Il faut envisager des éléments de sécurisation des parcours pour que les élèves puissent capitaliser, notamment en CPGE éco. Les équivalences ECTS sont une chose, la diplomation en est une autre. Comme l'APHEC, l'attribution du grade de licence en première année d'école nous semble une piste de réflexion. Mais sous quelle forme ? Règlementairement, des obstacles existent, nous devons étudier ce qui est faisable.

Quelles sont les autres pistes pour étoffer les effectifs, en prépa éco mais aussi en prépa scientifiques?

Sans oublier les progrès réalisés en matière d'ouverture sociale, cette question doit rester une préoccupation pour aller chercher de nouveaux publics qui n'osent pas la prépa. Nous devons ainsi travailler sur la place des filles dans les filières scientifiques.

Le grand sujet commun, c'est l'image des prépas. Dans la presse, nous sommes en butte à des critiques caricaturales : ces filières seraient d'une dureté extrême et il y aurait de la brutalité à l'égard des jeunes. On nous dénigre en parlant d'élitisme, ainsi que d'un côté poussiéreux. Il faut répondre point par point.

Quand certains parlent de nos élèves, ils apparaissent comme des grands blessés. Oui, il y a des efforts à fournir. Mais cela peut être aussi un réel plaisir : les élèves atteignent des performances qu'ils n'imaginaient pas forcément. Dans le milieu artistique ou sportif, c'est un état d'esprit qui est valorisé et semble normal à tout le monde. Par ailleurs, nos équipes sont attentives et je ne suis pas sûr qu'il y ait beaucoup de filières où les jeunes soient aussi suivis et encadrés.

L'attribution du grade de licence en première année d'école nous semble une piste de réflexion.

Il y a aussi un effet de génération. Devant les possibilités d'études en France et à l'international, les jeunes s'interrogent et veulent donner du sens à leur choix : à quoi sert cette filière ? À quoi mène-t-elle ? Peut-être que nous pourrions systématiser la découverte du monde professionnel et faire venir davantage d'entreprises.

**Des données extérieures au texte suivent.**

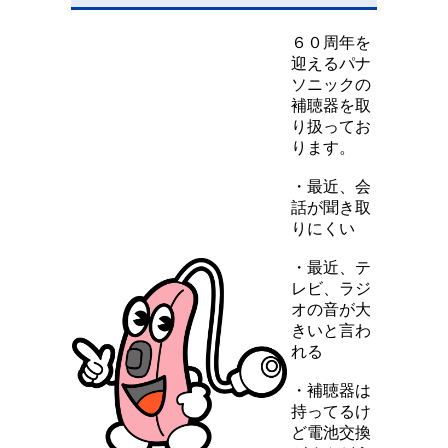
６０周年を
迎えるパナ
ソニックの
補聴器を取
り扱ってお
ります。
・最近、会
話が聞き取
りにくい
・最近、テ
レビ、ラジ
オの音が大
きいと言わ
れる
・補聴器は
持ってるけ
ど電池交換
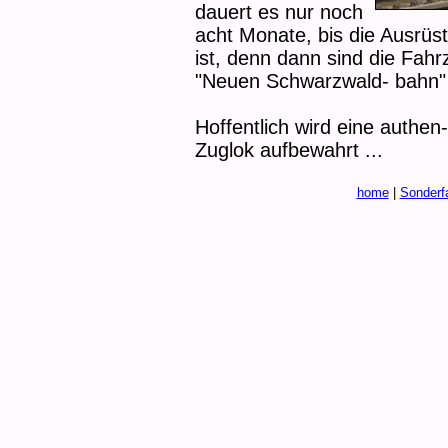
dauert es nur noch
acht Monate, bis die Ausrüst
ist, denn dann sind die Fah
"Neuen Schwarzwald- bahn" 
Hoffentlich wird eine authen
Zuglok aufbewahrt ...
home
|
Sonderf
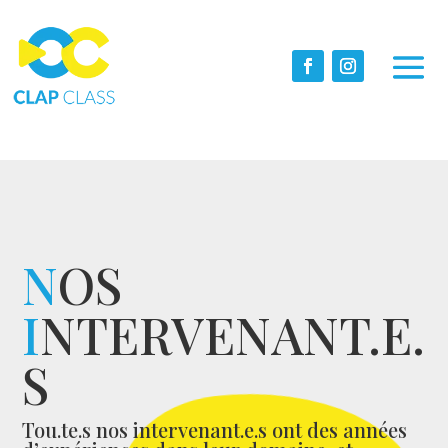
N
OS
I
NTERVENANT.E.
S
Tou.te.s nos intervenant.e.s ont des années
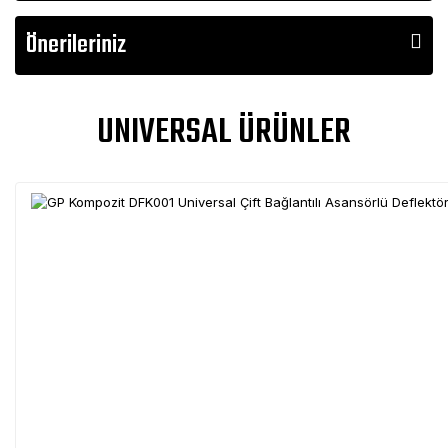
Önerileriniz
UNIVERSAL ÜRÜNLER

Plus généralement, nous devons explorer cette dimension, transversale à toutes les prépas, sans remettre en cause leur base et leur architecture. Car, telle qu'elle existe, elle est bien conçue et nous savons la faire bien fonctionner. Nous ne céderons pas sur l'exigence de nos filières.

Il est vrai que nous devons réfléchir au bien-être des élèves. Non pas que les nôtres soient malheureux mais parce que ce sujet est devenu majeur dans tout l'enseignement supérieur. Nous devons nous interroger sur la façon dont ils vivent leurs études. Et je serai attentif à ce que l'APLCPGE, en tant qu'association, les écoute.


Le bureau de l'APLCPGE 2023-2025

Président
: Joël Bianco, proviseur du lycée Louis-le-Grand (Paris)
Vice-présidente : Mireille Basso, proviseure du lycée Saint-Louis (Paris)
Vice-président : François Beckrich, proviseur du lycée Le Parc (Lyon)
Vice-présidente : Corinne Raguideau, proviseure du lycée Lakanal (Sceaux)
Secrétaire général : Philippe Tamisier, proviseur du lycée Berthollet (Annecy)
Secrétaire générale adjointe : Delphine Nibaudeau, proviseure du lycée Guez de Balzac (Angoulême)
Trésorier : Karim Zatar, proviseur du lycée De Saint-Just (Lyon)
Trésorière adjointe : Hélène Martinez, proviseure adjointe du lycée Alphonse Daudet (Nîmes)
Membres: Pascal Charpentier, Helena Costa, André Harbulot et Stéphanie Motta-Garcia

Ce bureau est constitué sur la base des 30 membres du conseil d'administration.